I am using Generalized Estimating Equation (GEE) in SPSS to analyze panel data. Each participant has provided data for 2-5 years, during 2004-2008. This means, people have joined and left the panel on different times and after different durations.
I am mostly checking on whether/how changes in life (Independent variables: i.e. increase in household size, salary change, transition from work to retirement etc. - all binary variables with 1 meaning change happened and 0=no change) affect to changes in behavior (Dependent variable, also binary: 1=change happened, 0= no change). Changes have been measured with LAG + AGGREGATE commands from previous years.
Now my question is: Should I filter out the data of first year from every participant? (As I cannot know whether their behavior changed from previous year, there should not be value 0, but instead "missing" or filtered out - right?) And how should I do this?
- When I filter out only years 2004 (affecting 52% of participants), results from GEE still look nice.

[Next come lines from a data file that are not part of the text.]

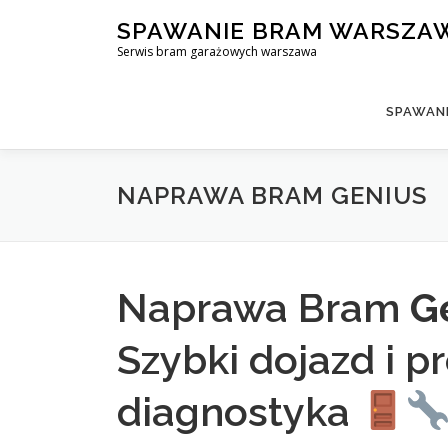
Skip
SPAWANIE BRAM WARSZA
to
Serwis bram garażowych warszawa
content
SPAWAN
NAPRAWA BRAM GENIUS
Naprawa Bram
G
Szybki dojazd i p
diagnostyka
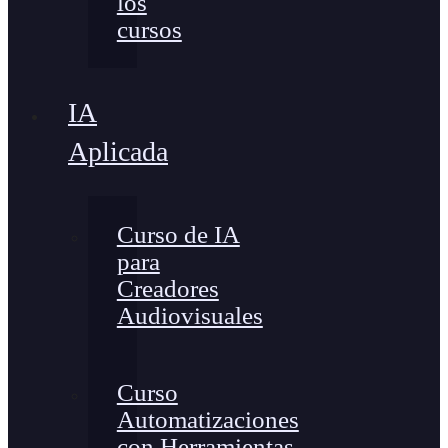
los
cursos
IA
Aplicada
Curso de IA
para
Creadores
Audiovisuales
Curso
Automatizaciones
con Herramientas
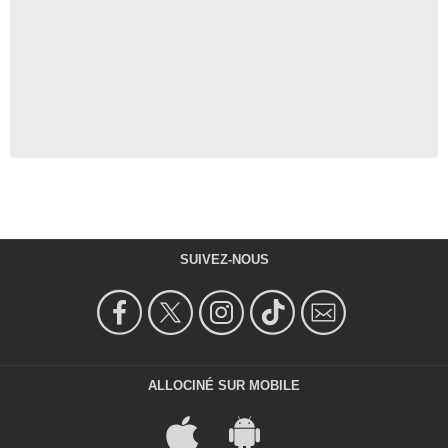
SUIVEZ-NOUS
ALLOCINÉ SUR MOBILE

- When I filter out first year of every participant, GEE results change dramatically (making all the most expected interactions non-significant: Sig-value raises dramatically from when filtering is not yet done or done only by taking out year 2004). I used this syntax to determine which participants are filtered out (data has been earlier sorted in ascending order by ID & YEAR):
if $casenum = 1 or ID ne lag(ID) counter = 1.
COMPUTE filter_$=(counter >= 3).
VARIABLE LABELS filter_$ 'counter >= 3 (FILTER)'.

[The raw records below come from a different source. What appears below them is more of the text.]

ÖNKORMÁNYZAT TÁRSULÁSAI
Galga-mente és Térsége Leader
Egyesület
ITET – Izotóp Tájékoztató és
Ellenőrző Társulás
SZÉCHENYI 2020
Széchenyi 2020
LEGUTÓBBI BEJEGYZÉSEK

VALUE LABELS filter_$ 0 'Not Selected' 1 'Selected'.
FORMATS filter_$ (f1.0).
FILTER BY filter_$.
The results are further different (slightly more like expected), if I then filter out those participants, who were left with only one year of data in the dataset...

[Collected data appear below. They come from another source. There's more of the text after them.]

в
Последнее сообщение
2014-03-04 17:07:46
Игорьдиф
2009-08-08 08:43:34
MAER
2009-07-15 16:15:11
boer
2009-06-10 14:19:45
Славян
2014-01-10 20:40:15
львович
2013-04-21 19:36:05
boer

Thus, which way would give me more correct results (also, eliminating most of my independent variables or not): filtering the first year of every participant out, or leaving this data in?
The syntax of my GEE is following:
DATASET ACTIVATE DataSet1.
* Generalized Estimating Equations.
GENLIN Behavior_change (REFERENCE=FIRST) BY work_ret Change_salary (ORDER=DESCENDING) WITH Salary_level
/MODEL work_ret Change_salary Salary_level INTERCEPT=YES
/CRITERIA METHOD=FISHER(1) SCALE=1 MAXITERATIONS=100 MAXSTEPHALVING=5 PCONVERGE=1E-006(ABSOLUTE)
SINGULAR=1E-012 ANALYSISTYPE=3(WALD) CILEVEL=95 LIKELIHOOD=FULL
/REPEATED SUBJECT=hhnr WITHINSUBJECT=YEAR SORT=YES CORRTYPE=INDEPENDENT ADJUSTCORR=YES
COVB=ROBUST MAXITERATIONS=100 PCONVERGE=1e-006(ABSOLUTE) UPDATECORR=1
/PRINT CPS DESCRIPTIVES MODELINFO FIT SUMMARY SOLUTION (EXPONENTIATED).
I very much appreciate any help for this problem! Please don't hesitate to ask if this seems very unclear.